Looking at /usr/share/doc/systemd/NEWS on my Linux box, I found the following:

* The default control group setup mode may be selected both a boot-time
  via a set of kernel command line parameters (specifically:
  systemd.unified_cgroup_hierarchy= and
  systemd.legacy_systemd_cgroup_controller=), as well as a compile-time
  default selected on the configure command line
  (--with-default-hierarchy=). The upstream default is "hybrid"
  (i.e. the cgroups-v1 + cgroups-v2 mixture discussed above) now, but
  this will change in a future systemd version to be "unified" (pure
  cgroups-v2 mode). The third option for the compile time option is
  "legacy", to enter pure cgroups-v1 mode. We recommend downstream
  distributions to default to "hybrid" mode for release distributions,
  starting with v233. We recommend "unified" for development
  distributions (specifically: distributions such as Fedora's rawhide)
  as that's where things are headed in the long run. Use "legacy" for
  greatest stability and compatibility only.
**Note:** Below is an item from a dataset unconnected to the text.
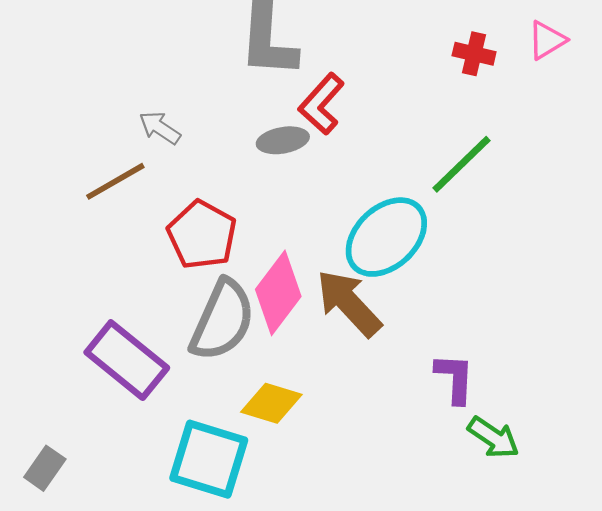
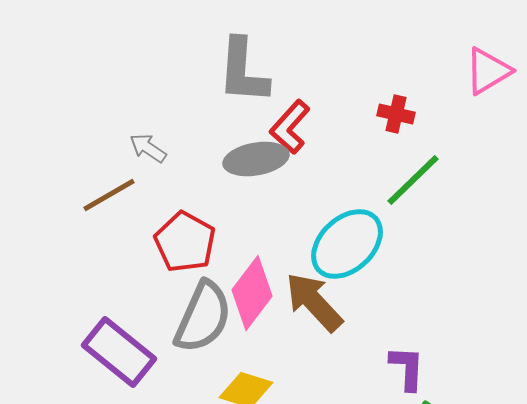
pink triangle: (547, 40) -> (488, 71), size x1.4
red cross: (474, 54) -> (396, 114), moved
gray ellipse: (283, 140) -> (256, 159), size x1.4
I don’t want to read the kernel source, also I don’t understand what the above means so I will have to defer to others on Stack Exchange, and also test.

I think the documentation could be much better.

Testing it

To test it, we either need to wait until the operating system decides to swap out the memory to use for something else (Maybe disc cache), or we need to allocate some memory to force the Linux kernel to swap something out. Since I am impatient, I will do the following. I get two Linux sessions open. In the first one I run top, and add the column for swap using the f command, arrowing down to SWAP, and press space, or d to select it. I like to move the column next to the other memory parameters, which is done by pressing the right arrow key to select it for moving, then arrow up until the column is where it needs to be. Then press enter to confirm. Then press escape to get back to the main top screen.

Now we can see how much swap each process is using, we need to force Linux to use some swap. There is a controversial one-liner on stack exchange which is handy to do this. My VM has 6G Ram, and the Java process only has 1G, so I started at 2G and worked up in 500M increments until the system started to swap out processes.

head -c 3500m /dev/zero | tail | sleep 60

Also, leaving the system running for a while I see the garbage collection pauses are much shorter. It seems this is sorted!